In exactly six months, I will be done all my undergraduate university classes. Done, completely done. It’s strange yet exciting at the same time. But sometimes I wonder, when I look back at my last four years of university life, what have I learnt?
Luckily, in the last year I have developed a passion. I may not know the “how” (as in, how will this passion translate into a job?) but I at least know the “what” — Palestine.* This one word, one place, comprises so many layers of social justice issues: colonialism/indigenous peoples rights, occupation, human rights, development, prisoners’ rights, natural resources, etc. I finally feel that after years of covering stories about people who were doing something they cared about, who had a passion of their own, I have found mine. (*thanks to some Belgian, apparently..hah)
And yet do I feel like my journalism-school training has helped ignite this passion? Not really. Instead, journalism school has taught me to write a lede (actually, I knew how to do that before university), white-balance a video camera and upload sound to a computer. Had I not taken POLI 391 – The Middle East and Global Conflict in the summer of 2008, I would be a journalistic robot, clinging to the notion of “objectivity” because that’s what good journalists do.

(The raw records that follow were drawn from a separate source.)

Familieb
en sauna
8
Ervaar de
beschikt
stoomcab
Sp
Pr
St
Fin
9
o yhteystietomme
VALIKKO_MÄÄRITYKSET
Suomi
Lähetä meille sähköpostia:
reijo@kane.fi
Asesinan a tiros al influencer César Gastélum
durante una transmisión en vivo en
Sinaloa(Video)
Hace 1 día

We’re supposed to leave our personal biases at the door and are actually expected to believe that this is possible. We are supposed to work for CanWest or CBC or CTV and accomplish something meaningful, that isn’t dictacted by business interests or the personal allegiances of some family (cough* Aspers *cough). And because of this push towards ‘normalcy’ or ‘accepted behavior’ in journalism, I find that I am now censoring my own work, to remain PC, to remain journalistically legitimate.

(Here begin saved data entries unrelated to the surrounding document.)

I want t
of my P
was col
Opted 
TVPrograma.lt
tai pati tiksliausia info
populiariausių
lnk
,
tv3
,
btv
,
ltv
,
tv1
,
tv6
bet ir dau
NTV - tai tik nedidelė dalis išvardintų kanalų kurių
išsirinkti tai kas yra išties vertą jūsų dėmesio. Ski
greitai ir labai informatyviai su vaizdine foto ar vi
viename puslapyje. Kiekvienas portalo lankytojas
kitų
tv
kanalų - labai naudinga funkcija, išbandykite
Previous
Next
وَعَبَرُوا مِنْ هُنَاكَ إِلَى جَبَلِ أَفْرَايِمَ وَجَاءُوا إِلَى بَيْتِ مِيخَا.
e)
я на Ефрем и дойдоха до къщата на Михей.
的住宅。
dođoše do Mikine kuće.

Is this really what journalism is about? Or should university instead serve as a place where a freeflow of ideas, concepts and techniques are not only embraced, but encouraged? Shouldn’t the curriculum include a few political science courses, or history courses, or sociology courses, so that the students don’t leave without the least bit of acquired knowledge, apart from journalism? I guess it’s a little too late now, at least for me. There are only six months left, after all. I just hope that the next generation of journalism students is lucky enough to realize that developing a passion – whatever it may be – is crucial to their success. That, and writing a lede. Of course.
hongkong.
My first article from Hong Kong has been published, in The Link student newspaper! Check it out online or swing by the Concordia campus downtown to pick up a hard copy (for nicer layout, etc.). Feedback is always welcome.
can’t this guy….go away?
Mike Huckabee is an idiot. And he could be ignored, labeled a babbling, fundamentalist psycho.. if only so many Americans didn’t agree with him, to some extent. Why is stopping settlement expansion such a difficult concept to grasp?